The correct statement for the molecule CsI$$_3$$, is:

We begin with the observation that caesium, $$Cs$$, belongs to the alkali-metal group. An alkali metal almost always loses a single electron to attain the noble-gas configuration, so the most stable and common oxidation state for caesium is $$+1$$. Thus the ionic form of caesium that we expect is $$Cs^+$$.

Now let us look at the iodine part. If the empirical formula of the solid is written as $$CsI_3$$, we must decide how the three iodine atoms combine with the single caesium ion. Let us denote the overall charge on the iodine-containing species as $$x$$. Because a neutral compound has total charge $$0$$, we can write a simple charge-balance equation:

$$\text{(charge on }Cs) + \text{(charge on iodine species)} = 0$$

Substituting the known charge $$+1$$ for $$Cs^+$$ gives

$$+1 + x = 0.$$

Solving for $$x$$, we move $$+1$$ to the right:

$$x = -1.$$

Hence the iodine-containing unit must carry a net charge $$-1$$. The simplest and most familiar polyiodide anion of charge $$-1$$ is the triiodide ion $$I_3^-$$. In fact this ion is well known: when a metal iodide such as $$KI$$ or $$CsI$$ is treated with molecular iodine $$I_2$$, the following equilibrium is established:

$$I^- + I_2 \rightleftharpoons I_3^-.$$

Replacing $$I^-$$ by $$CsI$$, we can depict the actual formation of the solid as

$$CsI + I_2 \rightarrow CsI_3 \;(\text{containing } Cs^+ \text{ and } I_3^-).$$

This clearly shows that the crystal of $$CsI_3$$ is best described as an ionic compound made up of $$Cs^+$$ cations and $$I_3^-$$ anions.

Let us quickly examine the alternative statements to ensure they are incorrect:

Option A: “It is a covalent molecule.” — The presence of a classical alkali-metal cation and a polyiodide anion means the bonding is predominantly ionic, not purely covalent.

Option C: “It contains $$Cs^{3+}$$ and $$I^-$$ ions.” — Caesium does not normally exhibit the $$+3$$ oxidation state, and the charge balance $$(+3) + (-1\!\times\!3) = 0$$ would actually fit $$CsI_3$$ stoichiometry, but such a high oxidation state is chemically unrealistic for $$Cs$$.
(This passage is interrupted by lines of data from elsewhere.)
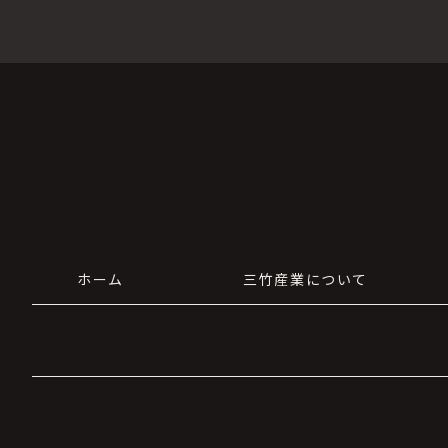
ホーム
三竹産業について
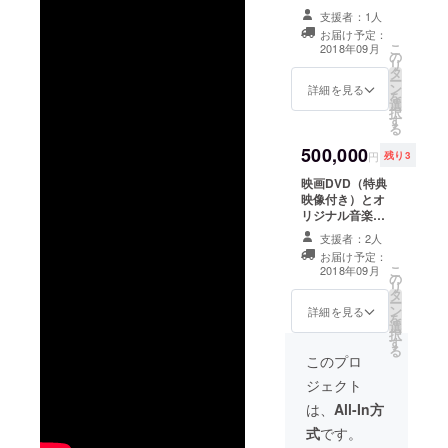
CD「 ２０セッ
支援者：1人
ト 」リター
お届け予定：
ン！！ ＋エンド
こ
2018年09月
の
ロールは単独、
リ
タ
前後スペースを
ー
ン
とります。 ＋上
詳細を見る
を
選
映会特別席と
択
す
「舞台挨拶
る
権！」（会場に
500,000
おこしいただけ
円
残り3
たら…） ＋
映画DVD（特典
ディレクターか
映像付き）とオ
ら直筆お礼状！
リジナル音楽CD
のパッケージに
支援者：2人
「スペシャルサ
お届け予定：
ポーター」とし
こ
2018年09月
の
てお名前・企業
リ
タ
名記載！！！
ー
ン
（※村への寄贈作
詳細を見る
を
選
品となるため、
択
す
反社会勢力組織
る
に関わるもの
このプロ
や、公序良俗に
ジェクト
照らして掲載が
難しいと判断さ
は、
All-In方
れた場合は、お
式
です。
断りする場合が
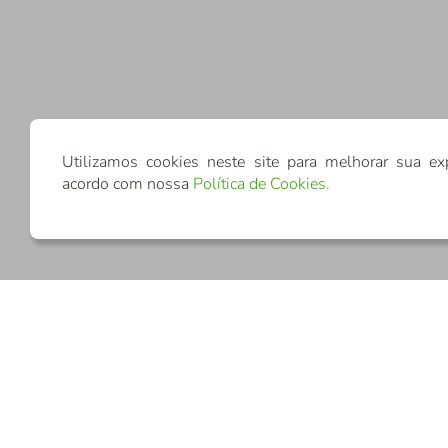
Utilizamos cookies neste site para melhorar sua ex
acordo com nossa
Política de Cookies
.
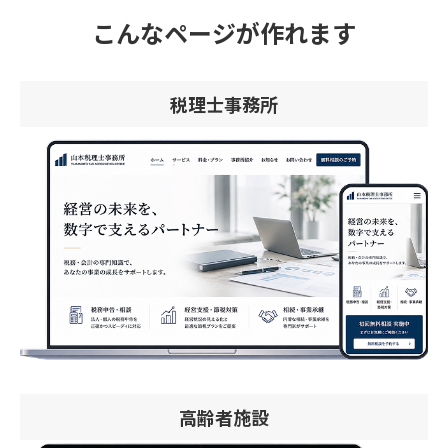
こんなページが作れます
税理士事務所
高齢者施設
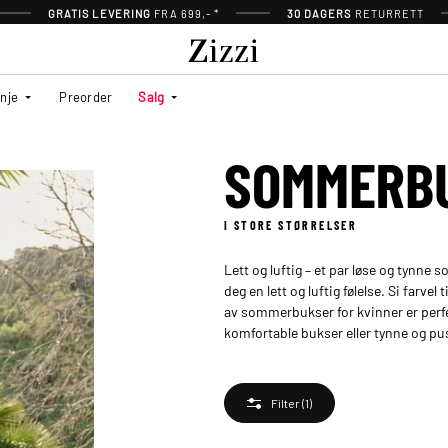
GRATIS LEVERING
FRA 699,- *
30 DAGERS
RETURRETT
inje
Preorder
Salg
SOMMERB
I STORE STØRRELSER
Lett og luftig – et par løse og tynne
deg en lett og luftig følelse. Si farvel
av sommerbukser for kvinner er perfe
komfortable bukser eller tynne og pus
Filter
(1)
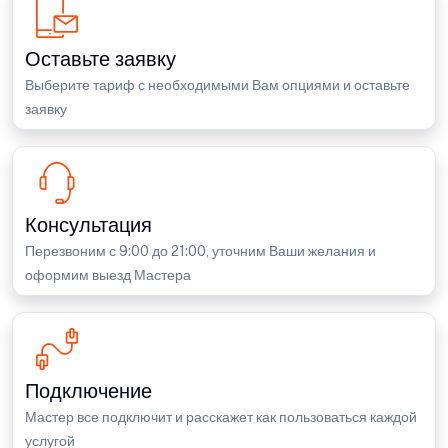
Оставьте заявку
Выберите тариф с необходимыми Вам опциями и оставьте
заявку
Консультация
Перезвоним с 9:00 до 21:00, уточним Ваши желания и
оформим выезд Мастера
Подключение
Мастер все подключит и расскажет как пользоваться каждой
услугой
Option D: “It contains $$Cs^+$$, $$I^-$$ and lattice $$I_2$$ molecule.” — If the solid contained separate $$I^-$$ and $$I_2$$ species, the stoichiometric ratio would still be $$1:1:1$$, yet diffraction and spectroscopic data reveal the linear polyiodide ion $$I_3^-$$ rather than discrete $$I^-$$ plus molecular $$I_2$$.

Only Option B correctly reflects the ionic composition and charge balance.

Hence, the correct answer is Option B.